Psychological triggers can differ based on a number of factors including our childhood experiences, our later life experiences, and other circumstances.
Why is it important to manage reactivity?
Reactivity is when we respond to a situation unconsciously, on autopilot, or by default – that is, we react and respond before we even realize we’re doing it. When you react unconsciously, you can end up responding based on your original trigger – rather than based on the actual situation that is in front of you. This can create confusion, hurt feelings, unnecessary conflict, misunderstanding, and can impact those around you. (There’s a great article from Psychology Today on this.)
In the workplace – where we can face a number of stressors and triggers – reactivity can often occur between colleagues. Again, when you respond unconsciously – based on triggers rather than what is actually happening – it can cause reputational damage if it happens often.
And a special note to senior leaders: the higher up you are, and if you are in a position of power, the less likely people might be to push back or provide you with feedback when you’re being reactive. This means that you may be having an unintended impact on your team and colleagues, and not even realize it.

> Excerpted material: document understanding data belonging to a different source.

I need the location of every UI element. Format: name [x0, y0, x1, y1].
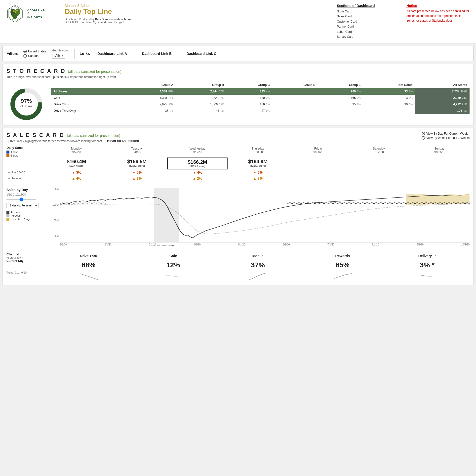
- trend-svg-cafe: [163, 271, 183, 281]
- channel-value-drive-thru: 68%: [46, 259, 131, 271]
- links-label: Links: [79, 51, 90, 56]
- section-item-sales[interactable]: Sales Card: [337, 14, 401, 19]
- legend-above: Above: [6, 151, 46, 154]
- x-axis: 1/1/20 2/1/20 3/1/20 4/1/20 5/1/20 6/1/2…: [60, 242, 470, 246]
- dashboard-link-a[interactable]: Dashboard Link A: [97, 52, 127, 56]
- vs-covid-label: vs. Pre COVID: [6, 169, 46, 175]
- section-item-store[interactable]: Store Card: [337, 9, 401, 14]
- hover-definitions[interactable]: Hover for Definitions: [107, 139, 139, 143]
- chart-main: 150M 100M 50M 0M COVID Transition ▶: [49, 188, 470, 246]
- amount-wed: $166.2M ($21K / store): [167, 158, 228, 169]
- y-label-50m: 50M: [49, 219, 59, 222]
- logo-area: ANALYTICS & INSIGHTS: [5, 4, 60, 24]
- chart-date-slider[interactable]: [6, 199, 36, 200]
- svg-point-6: [16, 10, 18, 11]
- trend-label: Trend: 3/1 - 9/10: [6, 271, 46, 274]
- delivery-external-link-icon[interactable]: ↗: [433, 254, 436, 258]
- chart-type-dropdown[interactable]: Sales vs. Forecast: [6, 203, 39, 208]
- x-label-sep: 9/1/20: [417, 243, 424, 246]
- section-item-survey[interactable]: Survey Card: [337, 34, 401, 39]
- current-day-label-cell: Current Day: [6, 259, 46, 271]
- day-col-wed: Wednesday 9/9/20: [167, 146, 228, 158]
- subtitle-line2: SHOUT OUT to Blaine Myers and Oliver Ben…: [65, 21, 332, 24]
- day-col-sun: Sunday 9/13/20: [409, 146, 470, 158]
- trend-chart-cafe: [131, 271, 216, 281]
- store-card-title: S T O R E C A R D: [6, 68, 66, 74]
- cell-cafe-group-c: 130 2%: [227, 95, 272, 101]
- notice-area: Notice All data presented below has been…: [401, 4, 471, 23]
- chart-section: Sales by Day 1/6/20 10/16/20 Sales vs. F…: [6, 185, 470, 246]
- cell-dto-group-e: [318, 108, 363, 114]
- radio-united-states[interactable]: United States: [23, 50, 46, 53]
- col-header-group-d: Group D: [272, 82, 318, 88]
- cell-dt-group-d: [272, 101, 318, 108]
- svg-text:of Stores: of Stores: [20, 105, 32, 108]
- filters-divider: [74, 49, 75, 59]
- vs-forecast-mon: ▲ 4%: [46, 175, 107, 181]
- radio-canada[interactable]: Canada: [23, 54, 46, 58]
- col-header-group-e: Group E: [318, 82, 363, 88]
- row-label-cafe: Cafe: [51, 95, 125, 101]
- col-header-drive-thru: Drive Thru: [46, 252, 131, 259]
- monitor-adapt-label: Monitor & Adapt: [65, 4, 332, 8]
- chart-layout: Sales by Day 1/6/20 10/16/20 Sales vs. F…: [6, 188, 470, 246]
- chart-with-yaxis: 150M 100M 50M 0M COVID Transition ▶: [49, 188, 470, 242]
- sales-card-header: S A L E S C A R D (all data sanitized fo…: [6, 132, 470, 143]
- geo-select-wrap: (All): [52, 53, 65, 59]
- vs-forecast-wed: ▲ 2%: [167, 175, 228, 181]
- cell-dt-group-a: 2,975 38%: [125, 101, 176, 108]
- dashboard-link-b[interactable]: Dashboard Link B: [142, 52, 172, 56]
- x-label-feb: 2/1/20: [105, 243, 112, 246]
- y-label-150m: 150M: [49, 188, 59, 191]
- table-row-all-stores: All Stores 4,338 56% 2,844 37% 323 4% 20…: [51, 88, 470, 95]
- view-by-day-option[interactable]: View By Day For Current Week: [422, 132, 470, 135]
- sections-title: Sections of Dashboard: [337, 4, 401, 8]
- day-col-tue: Tuesday 9/8/20: [107, 146, 167, 158]
- geo-select[interactable]: (All): [52, 53, 65, 59]
- radio-canada-label: Canada: [28, 54, 39, 58]
- current-day-label: Current Day: [6, 259, 46, 263]
- daily-sales-legend-cell: Daily Sales Above Below: [6, 146, 46, 158]
- chart-type-dropdown-wrap: Sales vs. Forecast: [6, 203, 44, 208]
- sections-area: Sections of Dashboard Store Card Sales C…: [332, 4, 401, 39]
- day-col-sat: Saturday 9/12/20: [349, 146, 409, 158]
- cell-dt-total: 4,712 61%: [415, 101, 470, 108]
- cell-all-group-a: 4,338 56%: [125, 88, 176, 95]
- view-by-week-option[interactable]: View By Week For Last 7 Weeks: [422, 136, 470, 140]
- cell-dto-total: 106 1%: [415, 108, 470, 114]
- cell-dto-group-b: 44 1%: [176, 108, 227, 114]
- geo-group: Geo Selection (All): [52, 49, 69, 59]
- chart-date-from: 1/6/20: [6, 193, 14, 196]
- cell-cafe-group-e: 165 2%: [318, 95, 363, 101]
- svg-point-7: [13, 10, 15, 12]
- section-item-customer[interactable]: Customer Card: [337, 19, 401, 24]
- logo-text: ANALYTICS & INSIGHTS: [27, 8, 45, 19]
- row-label-all-stores: All Stores: [51, 88, 125, 95]
- amount-thu: $164.9M ($21K / store): [228, 158, 288, 169]
- store-card-description: This is a high level snapshot card - put…: [6, 75, 470, 79]
- cell-all-group-c: 323 4%: [227, 88, 272, 95]
- chart-title: Sales by Day: [6, 188, 44, 192]
- chart-legend: Actuals Forecast Expected Range: [6, 211, 44, 221]
- legend-actuals: Actuals: [6, 211, 44, 214]
- table-row-cafe: Cafe 1,328 17% 1,294 17% 130 2% 165 2%: [51, 95, 470, 101]
- cell-all-group-d: [272, 88, 318, 95]
- vs-covid-wed: ▼ 4%: [167, 169, 228, 175]
- x-label-jan: 1/1/20: [60, 243, 67, 246]
- radio-canada-circle: [23, 54, 27, 58]
- channel-value-rewards: 65%: [300, 259, 385, 271]
- vs-forecast-fri: [288, 175, 349, 181]
- amount-tue: $156.5M ($20K / store): [107, 158, 167, 169]
- y-label-0m: 0M: [49, 235, 59, 238]
- vs-covid-sat: [349, 169, 409, 175]
- dashboard-link-c[interactable]: Dashboard Link C: [187, 52, 216, 56]
- actuals-label: Actuals: [11, 211, 20, 214]
- below-label: Below: [11, 154, 18, 157]
- chart-canvas: COVID Transition ▶: [60, 188, 470, 242]
- day-col-fri: Friday 9/11/20: [288, 146, 349, 158]
- section-item-labor[interactable]: Labor Card: [337, 29, 401, 34]
- legend-expected-range: Expected Range: [6, 218, 44, 221]
- svg-text:97%: 97%: [21, 98, 32, 104]
- col-header-not-noted: Not Noted: [363, 82, 415, 88]
- section-item-partner[interactable]: Partner Card: [337, 24, 401, 29]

So, it’s especially important, as a leader, to understand your triggers and learn to manage your reactivity.
We’re wired to connect.
Repeatedly relating to people from a place of reactivity can get in the way of truly relating and connecting with other people – which will have an impact on you at a biological level, and impact and limit the quality of your relationships.

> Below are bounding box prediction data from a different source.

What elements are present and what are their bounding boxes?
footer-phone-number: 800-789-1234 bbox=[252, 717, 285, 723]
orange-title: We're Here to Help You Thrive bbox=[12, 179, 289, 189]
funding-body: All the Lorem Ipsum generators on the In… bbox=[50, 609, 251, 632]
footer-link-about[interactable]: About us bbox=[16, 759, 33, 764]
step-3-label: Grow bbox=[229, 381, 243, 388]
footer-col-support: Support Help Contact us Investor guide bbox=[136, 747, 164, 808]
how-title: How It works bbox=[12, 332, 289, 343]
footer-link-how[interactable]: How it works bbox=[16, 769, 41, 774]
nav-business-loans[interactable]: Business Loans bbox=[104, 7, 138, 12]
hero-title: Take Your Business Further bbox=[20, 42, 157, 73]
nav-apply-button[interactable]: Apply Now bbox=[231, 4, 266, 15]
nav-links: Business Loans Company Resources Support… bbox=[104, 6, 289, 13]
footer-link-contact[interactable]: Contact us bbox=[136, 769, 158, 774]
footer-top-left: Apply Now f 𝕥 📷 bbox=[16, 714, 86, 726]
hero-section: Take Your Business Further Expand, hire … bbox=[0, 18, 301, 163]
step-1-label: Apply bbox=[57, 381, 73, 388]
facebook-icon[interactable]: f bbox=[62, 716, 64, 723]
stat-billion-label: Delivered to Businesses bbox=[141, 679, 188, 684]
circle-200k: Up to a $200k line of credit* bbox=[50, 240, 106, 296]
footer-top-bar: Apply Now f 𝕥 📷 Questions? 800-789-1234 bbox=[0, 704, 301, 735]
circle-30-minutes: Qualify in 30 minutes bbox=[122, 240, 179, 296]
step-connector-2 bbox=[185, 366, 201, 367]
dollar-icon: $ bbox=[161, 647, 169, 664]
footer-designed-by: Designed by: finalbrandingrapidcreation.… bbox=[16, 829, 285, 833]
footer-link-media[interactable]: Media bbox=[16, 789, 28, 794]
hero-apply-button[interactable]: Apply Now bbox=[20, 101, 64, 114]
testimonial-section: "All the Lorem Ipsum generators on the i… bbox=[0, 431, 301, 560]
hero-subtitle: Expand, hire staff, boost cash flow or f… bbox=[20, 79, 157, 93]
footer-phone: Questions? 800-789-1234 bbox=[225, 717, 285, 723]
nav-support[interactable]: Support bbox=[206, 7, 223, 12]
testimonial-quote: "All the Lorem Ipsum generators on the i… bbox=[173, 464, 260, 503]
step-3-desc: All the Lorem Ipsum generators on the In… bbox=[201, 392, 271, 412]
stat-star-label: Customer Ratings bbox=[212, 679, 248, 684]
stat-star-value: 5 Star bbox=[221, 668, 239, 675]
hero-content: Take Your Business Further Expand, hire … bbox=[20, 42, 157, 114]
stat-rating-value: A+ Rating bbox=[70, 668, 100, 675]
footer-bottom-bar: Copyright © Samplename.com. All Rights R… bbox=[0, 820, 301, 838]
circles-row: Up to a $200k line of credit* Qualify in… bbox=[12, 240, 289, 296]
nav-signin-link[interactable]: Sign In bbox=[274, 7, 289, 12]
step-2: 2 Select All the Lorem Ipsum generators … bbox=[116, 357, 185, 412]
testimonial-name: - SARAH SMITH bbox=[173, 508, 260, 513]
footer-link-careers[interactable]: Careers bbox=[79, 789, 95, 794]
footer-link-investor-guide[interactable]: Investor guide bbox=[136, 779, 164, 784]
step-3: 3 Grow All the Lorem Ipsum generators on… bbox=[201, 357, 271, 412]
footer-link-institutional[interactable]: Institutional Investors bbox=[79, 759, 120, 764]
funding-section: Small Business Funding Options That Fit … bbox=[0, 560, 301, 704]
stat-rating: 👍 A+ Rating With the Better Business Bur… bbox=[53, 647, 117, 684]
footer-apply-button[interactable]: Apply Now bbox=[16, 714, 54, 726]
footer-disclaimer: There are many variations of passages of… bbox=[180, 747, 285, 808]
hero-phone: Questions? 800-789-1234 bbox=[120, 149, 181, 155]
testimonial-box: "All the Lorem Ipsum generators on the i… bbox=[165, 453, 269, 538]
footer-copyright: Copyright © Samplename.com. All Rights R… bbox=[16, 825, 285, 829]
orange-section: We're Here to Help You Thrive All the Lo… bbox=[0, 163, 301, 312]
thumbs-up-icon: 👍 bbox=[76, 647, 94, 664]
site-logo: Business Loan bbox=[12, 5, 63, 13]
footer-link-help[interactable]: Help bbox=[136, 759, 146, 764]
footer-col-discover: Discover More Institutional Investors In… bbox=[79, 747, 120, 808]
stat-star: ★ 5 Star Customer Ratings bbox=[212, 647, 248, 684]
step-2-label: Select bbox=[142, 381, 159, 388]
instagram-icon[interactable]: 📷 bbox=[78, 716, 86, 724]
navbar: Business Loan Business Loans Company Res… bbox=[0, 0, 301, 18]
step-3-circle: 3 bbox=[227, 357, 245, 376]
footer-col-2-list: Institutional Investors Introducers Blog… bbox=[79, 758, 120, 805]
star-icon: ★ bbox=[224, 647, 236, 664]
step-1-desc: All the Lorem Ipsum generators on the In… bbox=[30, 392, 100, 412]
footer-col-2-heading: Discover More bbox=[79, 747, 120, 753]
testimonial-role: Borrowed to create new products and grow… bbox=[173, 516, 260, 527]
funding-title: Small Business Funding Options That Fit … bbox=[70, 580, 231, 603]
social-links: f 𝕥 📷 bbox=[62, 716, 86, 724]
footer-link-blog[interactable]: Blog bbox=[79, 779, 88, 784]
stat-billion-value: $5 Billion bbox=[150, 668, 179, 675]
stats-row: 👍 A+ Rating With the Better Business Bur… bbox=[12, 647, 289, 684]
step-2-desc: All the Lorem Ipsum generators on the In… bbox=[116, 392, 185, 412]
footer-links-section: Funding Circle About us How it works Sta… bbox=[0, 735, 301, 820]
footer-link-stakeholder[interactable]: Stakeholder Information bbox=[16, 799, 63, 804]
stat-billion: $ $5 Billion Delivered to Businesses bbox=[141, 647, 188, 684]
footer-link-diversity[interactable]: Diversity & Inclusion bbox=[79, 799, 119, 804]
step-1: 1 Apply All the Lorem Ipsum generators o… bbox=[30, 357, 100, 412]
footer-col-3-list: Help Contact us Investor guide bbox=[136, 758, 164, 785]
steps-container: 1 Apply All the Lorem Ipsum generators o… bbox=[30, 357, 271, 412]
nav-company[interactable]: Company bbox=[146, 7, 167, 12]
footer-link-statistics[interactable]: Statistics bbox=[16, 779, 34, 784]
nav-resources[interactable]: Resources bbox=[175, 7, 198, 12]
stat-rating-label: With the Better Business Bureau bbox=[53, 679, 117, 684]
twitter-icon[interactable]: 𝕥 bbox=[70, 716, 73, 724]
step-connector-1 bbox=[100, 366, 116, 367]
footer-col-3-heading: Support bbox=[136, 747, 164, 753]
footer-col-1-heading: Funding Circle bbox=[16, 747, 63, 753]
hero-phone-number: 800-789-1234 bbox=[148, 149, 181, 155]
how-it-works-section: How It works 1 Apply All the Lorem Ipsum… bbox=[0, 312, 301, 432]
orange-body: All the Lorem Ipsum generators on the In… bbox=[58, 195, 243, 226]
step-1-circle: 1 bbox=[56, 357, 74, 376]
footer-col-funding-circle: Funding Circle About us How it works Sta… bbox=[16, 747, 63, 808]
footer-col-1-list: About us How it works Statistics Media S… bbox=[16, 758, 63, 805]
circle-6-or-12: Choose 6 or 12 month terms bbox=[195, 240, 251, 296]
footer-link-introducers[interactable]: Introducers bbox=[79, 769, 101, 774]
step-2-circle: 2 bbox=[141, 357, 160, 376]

Social connection can help boost your mood and manage emotions, and this connectivity can happen anywhere. From the workplace to our home life, and even virtually through social media or online social gatherings.

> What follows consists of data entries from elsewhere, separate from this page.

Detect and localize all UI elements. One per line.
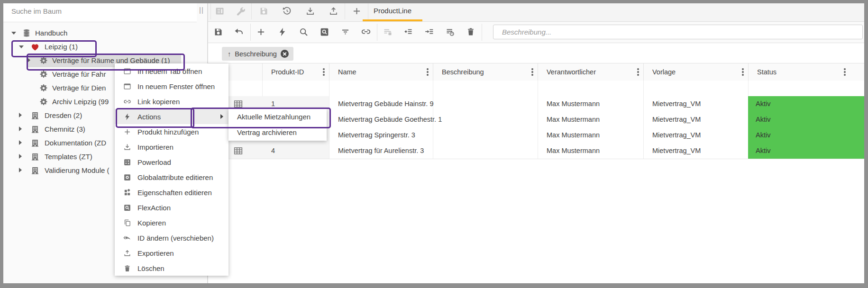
menu-item-label: Kopieren xyxy=(137,219,166,227)
expand-arrow-icon[interactable] xyxy=(19,45,24,48)
column-menu-icon[interactable] xyxy=(637,71,639,73)
expand-arrow-icon[interactable] xyxy=(19,168,22,172)
submenu-item-aktuelle-mietzahlungen[interactable]: Aktuelle Mietzahlungen xyxy=(228,109,327,125)
header-cell-produkt-id[interactable]: Produkt-ID xyxy=(262,63,329,81)
row-history-button[interactable] xyxy=(441,23,458,40)
tree-item-handbuch[interactable]: Handbuch xyxy=(0,27,207,40)
produkt-id-cell: 4 xyxy=(262,143,329,159)
undo-icon xyxy=(234,27,244,37)
database-icon xyxy=(22,28,31,38)
tree-item-label: Dresden (2) xyxy=(45,111,82,119)
table-row[interactable]: 4 Mietvertrag für Aurelienstr. 3 Max Mus… xyxy=(208,143,865,159)
menu-item-id-aendern[interactable]: ID ändern (verschieben) xyxy=(115,230,228,245)
sort-direction-arrow: ↑ xyxy=(228,50,231,58)
column-header-label: Beschreibung xyxy=(442,68,484,76)
filter-button[interactable] xyxy=(337,23,354,40)
link-button[interactable] xyxy=(357,23,375,40)
verantwortlicher-cell: Max Mustermann xyxy=(538,143,644,159)
menu-item-globalattribute[interactable]: Globalattribute editieren xyxy=(115,170,228,185)
menu-item-importieren[interactable]: Importieren xyxy=(115,139,228,154)
building-icon xyxy=(30,152,40,162)
column-menu-icon[interactable] xyxy=(323,71,325,73)
delete-button[interactable] xyxy=(462,23,479,40)
boxed-search-icon xyxy=(320,27,329,37)
add-product-button[interactable] xyxy=(252,23,269,40)
header-cell-status[interactable]: Status xyxy=(748,63,865,81)
column-header-label: Produkt-ID xyxy=(271,68,304,76)
header-cell-name[interactable]: Name xyxy=(329,63,433,81)
header-cell-vorlage[interactable]: Vorlage xyxy=(643,63,749,81)
undo-button[interactable] xyxy=(230,23,247,40)
vorlage-cell: Mietvertrag_VM xyxy=(643,127,749,143)
description-filter-input[interactable] xyxy=(493,25,863,39)
submenu-item-vertrag-archivieren[interactable]: Vertrag archivieren xyxy=(228,125,327,140)
settings-wrench-button[interactable] xyxy=(232,2,249,19)
context-menu: In neuem Tab öffnen In neuem Fenster öff… xyxy=(115,63,228,276)
tree-search-input[interactable] xyxy=(7,3,192,19)
expand-arrow-icon[interactable] xyxy=(19,140,22,145)
menu-item-produkt-hinzufuegen[interactable]: Produkt hinzufügen xyxy=(115,124,228,139)
menu-item-kopieren[interactable]: Kopieren xyxy=(115,215,228,230)
menu-item-open-in-window[interactable]: In neuem Fenster öffnen xyxy=(115,79,228,94)
menu-item-link-kopieren[interactable]: Link kopieren xyxy=(115,94,228,109)
save-button[interactable] xyxy=(255,2,272,19)
panel-splitter-handle-icon[interactable]: || xyxy=(199,6,204,14)
move-out-button[interactable] xyxy=(400,23,417,40)
sort-chip-beschreibung[interactable]: ↑ Beschreibung xyxy=(222,47,293,61)
column-menu-icon[interactable] xyxy=(742,71,744,73)
column-menu-icon[interactable] xyxy=(844,71,846,73)
menu-item-eigenschaften[interactable]: Eigenschaften editieren xyxy=(115,185,228,200)
expand-arrow-icon[interactable] xyxy=(19,154,22,159)
actions-submenu: Aktuelle Mietzahlungen Vertrag archivier… xyxy=(228,109,327,141)
move-in-button[interactable] xyxy=(420,23,438,40)
tab-productline[interactable]: ProductLine xyxy=(363,0,422,21)
menu-item-flexaction[interactable]: FlexAction xyxy=(115,200,228,215)
expand-arrow-icon[interactable] xyxy=(19,126,22,131)
restore-history-button[interactable] xyxy=(278,2,295,19)
name-cell: Mietvertrag Gebäude Hainstr. 9 xyxy=(329,96,433,112)
import-button[interactable] xyxy=(302,2,319,19)
beschreibung-cell xyxy=(433,143,538,159)
menu-item-actions[interactable]: Actions xyxy=(115,109,228,124)
tree-item-label: Verträge für Fahr xyxy=(52,70,106,78)
toolbar-separator xyxy=(482,24,482,41)
upload-icon xyxy=(123,249,131,257)
search-button[interactable] xyxy=(295,23,312,40)
flex-find-button[interactable] xyxy=(316,23,333,40)
name-cell: Mietvertrag für Aurelienstr. 3 xyxy=(329,143,433,159)
global-attributes-icon xyxy=(123,173,131,181)
active-tab-underline xyxy=(363,19,422,21)
menu-item-label: Eigenschaften editieren xyxy=(137,189,212,197)
name-cell: Mietvertrag Springerstr. 3 xyxy=(329,127,433,143)
column-header-label: Verantwortlicher xyxy=(547,68,596,76)
actions-button[interactable] xyxy=(274,23,291,40)
remove-sort-icon[interactable] xyxy=(281,50,289,58)
header-cell-beschreibung[interactable]: Beschreibung xyxy=(433,63,538,81)
plus-icon xyxy=(352,6,362,16)
column-menu-icon[interactable] xyxy=(531,71,533,73)
tree-item-leipzig[interactable]: Leipzig (1) xyxy=(0,40,207,54)
expand-arrow-icon[interactable] xyxy=(27,58,30,63)
submenu-item-label: Aktuelle Mietzahlungen xyxy=(237,113,311,121)
building-icon xyxy=(30,125,40,134)
menu-item-exportieren[interactable]: Exportieren xyxy=(115,245,228,261)
menu-item-open-in-tab[interactable]: In neuem Tab öffnen xyxy=(115,63,228,79)
table-new-row[interactable] xyxy=(208,81,865,97)
column-menu-icon[interactable] xyxy=(427,71,429,73)
lightning-icon xyxy=(123,113,131,121)
header-cell-verantwortlicher[interactable]: Verantwortlicher xyxy=(538,63,644,81)
menu-item-powerload[interactable]: Powerload xyxy=(115,154,228,170)
export-button[interactable] xyxy=(325,2,342,19)
expand-arrow-icon[interactable] xyxy=(19,113,22,117)
tree-item-label: Validierung Module ( xyxy=(45,166,109,174)
lock-rows-button[interactable] xyxy=(379,23,396,40)
status-badge: Aktiv xyxy=(748,112,865,127)
grid-save-button[interactable] xyxy=(210,23,227,40)
filter-icon xyxy=(340,27,350,37)
expand-arrow-icon[interactable] xyxy=(11,32,16,35)
status-badge: Aktiv xyxy=(748,96,865,112)
vorlage-cell: Mietvertrag_VM xyxy=(643,96,749,112)
menu-item-loeschen[interactable]: Löschen xyxy=(115,261,228,276)
gear-icon xyxy=(39,97,48,107)
form-view-button[interactable] xyxy=(211,2,228,19)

Imagine how much more potent and fulfilling your connections are when you do successfully manage your reactions to external triggers. Instead of responding to others through an unconscious reaction, you can respond consciously and authentically, which deepens connection and can strengthen the relationship.
How to effectively manage reactivity.
Practice pausing when you feel and observe yourself becoming emotionally hooked. Taking a pause will shift you immediately from unconscious to conscious – and when you can shift into consciousness, you can intentionally choose your next steps.
Depending on the situation or the trigger, the pause you need may be a few seconds long, a few minutes or hours. You may even need to take space away from the situation for a more extended period to shift into a clearer, grounded headspace.
When we successfully pause, we’re overcoming that initial reaction that comes from the Amygdala of our brains; this area is what brings forward the fight-flight-freeze for every person.
Pausing will take practice, especially as once we have an automatic reaction that reaction has momentum thanks to our brain processes. Be patient with yourself, and keep at it!
Take notice of what is going on for you: name the emotion you’re feeling. Identify assumptions you may be making. Identify what’s at the root of your reaction.
This takes practice as well, but the more you practice it, the more skilled you’ll become at this step. Here is a good tool to reference during this process: the Feelings Inventory from The Center for Nonviolent Communication.
Determine next steps.
Once you’ve paused and identified your assumptions and the root cause, you’ll be in a better place to identify what action you need to take next.
The more you actively practice observing your reaction, pausing, identifying, and moving forward, the more your brain will recognize your new pattern and your practice will become more natural.
Start taking action.
Ask yourself: when do I get reactive? Start noticing when you get reactive and then pause. Try to identify what’s going on for you in that moment.
You can practice this by thinking about a past experience that you felt a negative reaction to. Practice the process I’ve shared here by taking yourself back through that experience and identifying what it was you were feeling, the root cause, and how you could have taken action to move forward in a conscious, present mindset.